Outrage: VA IG says more than 300,000 veterans died waiting for care

A report by the Veterans Administration inspector general shows that an examination of 800,000 records stalled in the system for managing health care enrollment, more than 300,000 veterans waiting for approval died.

In June, the IG reported that even after getting approved, wait times to see a doctor were still close to a year. 


In a response to the House Committee on Veterans Affairs' request to investigate a whistleblower's allegations of mismanagement at the VA's Health Eligibility Center, the inspector general also found VA staffers incorrectly marked unprocessed applications and may have deleted 10,000 or more records in the last five years.

In one case, a veteran who applied for VA care in 1998 was placed in "pending" status for 14 years. Another veteran who passed away in 1988 was found to have an unprocessed record lingering in 2014, the investigation found.

For more than a year, CNN investigated and reported on veterans' deaths and delays at VA facilities across the country, including detailed investigations in November 2013 and January 2014 examining deaths at two VA facilities in South Carolina and Georgia.

The report released Wednesday reveals a web of complications with the VA's management of health care enrollment data, including a lack of procedures to oversee records, software glitches within the records system and inconsistency in identifying veterans who have died.

The inspector general found the VA's office responsible for enrollment "has not effectively managed its business processes to ensure the consistent creation and maintenance of essential data."

Additionally, the investigation states the Veterans Health Administration "has not adequately established procedures to identify individuals who have died, including those with pending health care enrollment records."

The report adds that an internal VA investigation in 2010 found staffers had hidden veterans' applications in their desks so they could process them at a later time, but human resources later recommended the staffers responsible not be disciplined.

Scott Davis, a program specialist at the VA Health Eligibility Center, said thousands more veterans who have returned from combat in Iraq and Afghanistan have not received care because of being erroneously placed in the enrollment system's backlog.

This is a disgrace that should cause some heads to roll from top to bottom. But it probably won't. The VA announced in February that 900 employees had been dismissed as a result of the wait time scandal. In truth, according to Military Times, only 8 employees connected to the scandal lost their jobs.

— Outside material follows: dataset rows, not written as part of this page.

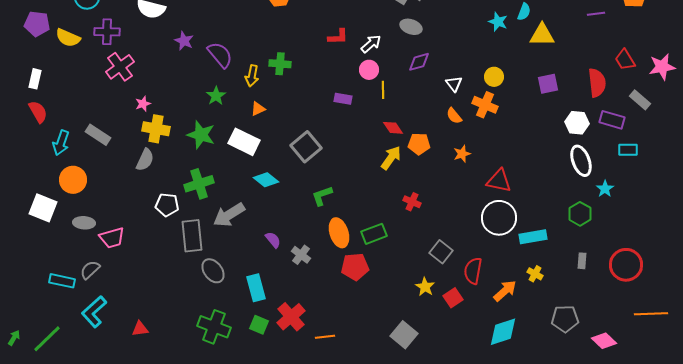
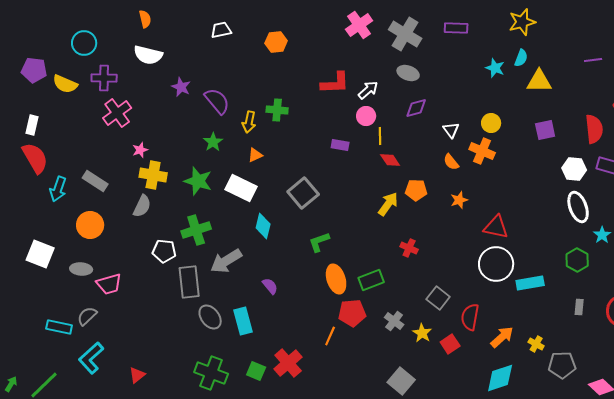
red L-shape: (338, 37) -> (335, 83), size x1.4
red semicircle: (38, 112) -> (35, 158), size x1.4
red diamond: (393, 128) -> (390, 160), moved
orange circle: (73, 180) -> (90, 225), moved
cyan diamond: (266, 180) -> (263, 226), turned 65
gray cross: (301, 255) -> (394, 321), moved
yellow cross: (535, 274) -> (536, 344), moved
cyan rectangle: (256, 288) -> (243, 321), moved
red triangle: (140, 329) -> (137, 375), turned -30
orange line: (325, 337) -> (330, 336), moved, turned -60

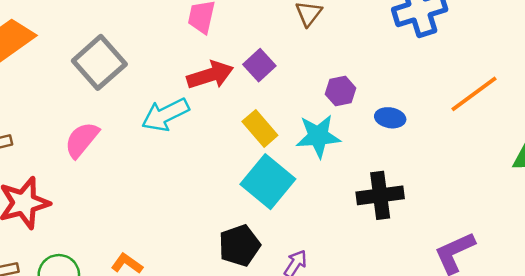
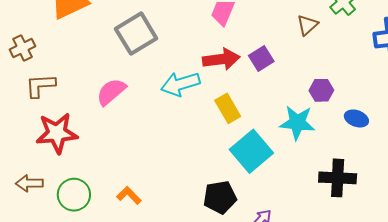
yellow rectangle: (260, 128) -> (228, 108), moved

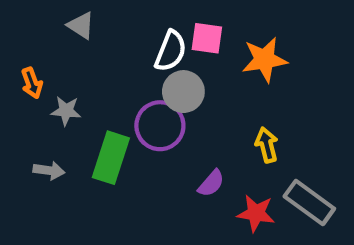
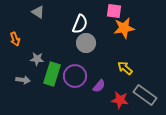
pink square: (207, 38) -> (114, 11), moved
gray star: (66, 111) -> (37, 59), moved
purple circle: (160, 126) -> (75, 76), moved
yellow arrow: (267, 145) -> (125, 68), turned -35

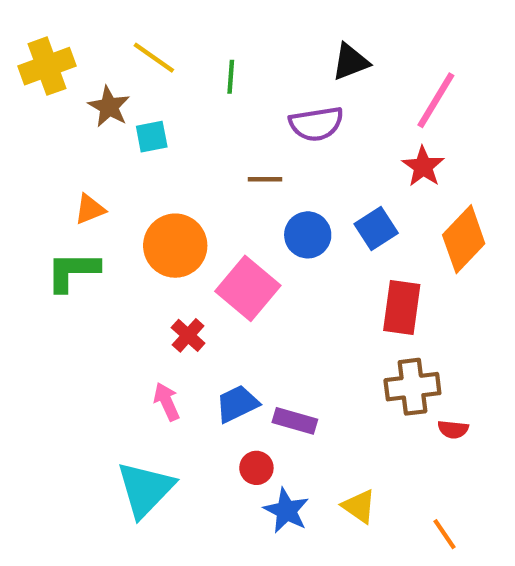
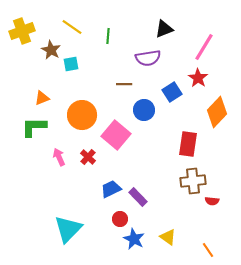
blue square: (376, 229) -> (172, 92), moved
pink arrow: (167, 402) -> (59, 157), moved
purple rectangle: (295, 421) -> (138, 197), turned 30

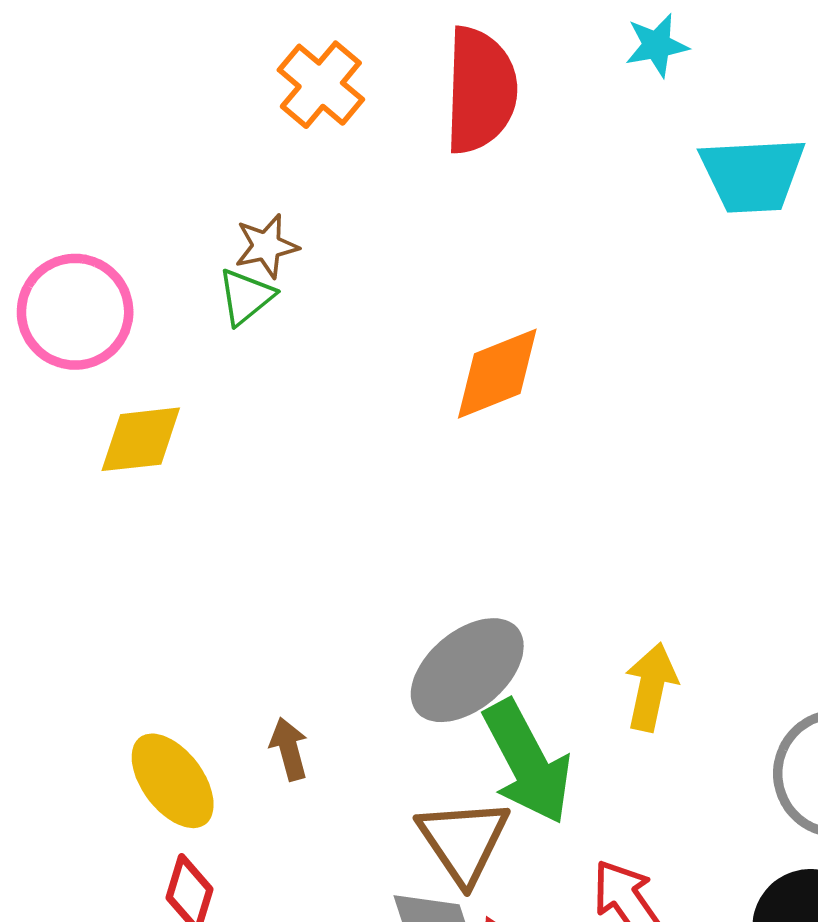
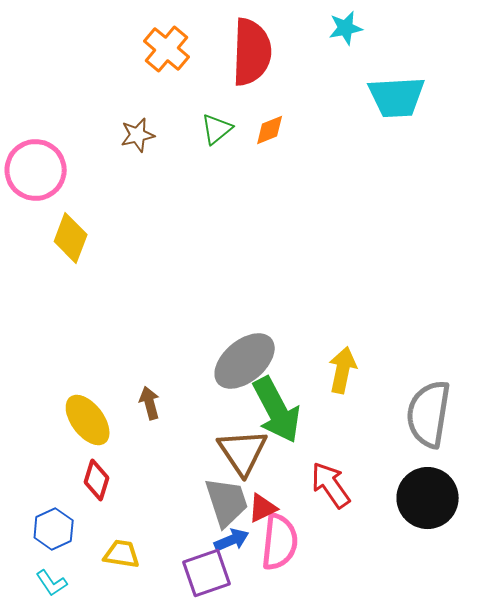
green triangle: (246, 297) -> (217, 129), moved
orange diamond: (497, 374) -> (270, 130), moved, size x0.6
yellow diamond: (141, 439) -> (71, 238), turned -63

Nothing the agency says about anything should be taken at face value. And President Obama is doing his part to decieve the American people. In June, he said that wait times for appointments had been reduced to "a few days" - a statement that elicited outrage from veterans whose wait times had actually increased since the scandal broke.
From top to bottom, the VA is rancid with incompetence. Only a thorough overhaul will begin to address the problems of management and change the lack of accountability that is ingrained in the VA's culture.